Business colleagues looking at tablet

The Predictive Index (PI) behavioral assessment is one behavior assessment commonly used in businesses. Developed in the 1950s, the PI behavioral assessment attempts to measure work-related personality traits to find behavioral drives that predict job performance. 

So how does the Predictive Index Behavioral Assessment compare with the PDP Management System?

We cover the similarities and differences between the two assessments and explain why PDP is your proven people management system for selection, motivation, and retention.


Predictive Index Behavioral Assessment

The Predictive Index Behavioral Assessments originated in the work of Arnold Daniels, a volunteer in the U.S. Army Air Corps. He earned a reputation for logging more than 30 missions as a flight navigator in England in 1942, without a single combat casualty. Seeing his team’s records, commanders sent a psychologist to study the team. 
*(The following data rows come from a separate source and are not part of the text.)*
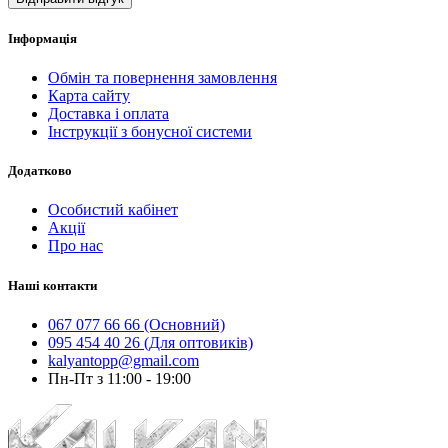
Інформація
Обмін та повернення замовлення
Карта сайту
Доставка і оплата
Інструкції з бонусної системи
Додатково
Особистий кабінет
Акції
Про нас
Наші контакти
067 077 66 66 (Основний)
095 454 40 26 (Для оптовиків)
kalyantopp@gmail.com
Пн-Пт з 11:00 - 19:00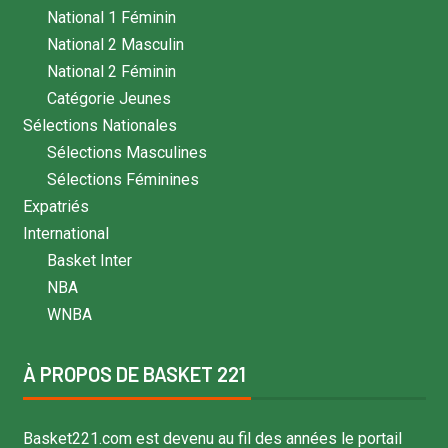
National 1 Féminin
National 2 Masculin
National 2 Féminin
Catégorie Jeunes
Sélections Nationales
Sélections Masculines
Sélections Féminines
Expatriés
International
Basket Inter
NBA
WNBA
À PROPOS DE BASKET 221
Basket221.com est devenu au fil des années le portail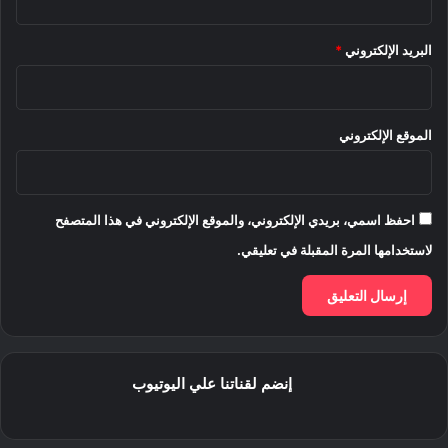
البريد الإلكتروني
*
الموقع الإلكتروني
احفظ اسمي، بريدي الإلكتروني، والموقع الإلكتروني في هذا المتصفح
لاستخدامها المرة المقبلة في تعليقي.
إنضم لقناتنا علي اليوتيوب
This was Daniels’ first introduction to psychometric testing, and he saw that it could be useful in the context of business. He developed the first Predictive Index Assessment in 1955. 

PDP ProScan Behavioral Assessment

PDP Global was founded by Bruce M. Hubby, who was a Predictive Index analyst beforehand. He advocated for more research to validate the PI assessment and, at the urging of colleagues and statisticians, eventually started from scratch to develop the most accurate and objective survey instrument. His first survey, ProScan, was a statistically-validated instrument to help businesses select the right candidates for a job. Eventually, that assessment expanded into the proven people management system that it is today.

Unlike most other personality profiling systems, Hubby constructed PDP’s assessments using a rigorous testing methodology and a focus on statistical integrity. 185 adjectives for personality were identified to build ProScan based on the work of eminent psychologists like Thurstone, Cattell, Guilford, and Fiske. Since the 1970s, we’ve regularly conducted research to confirm and improve the reliability and validity of our assessments. The result is very accurate assessments, with 98% of individuals surveyed since 1977 agreeing in field testing that their ProScan results are accurate.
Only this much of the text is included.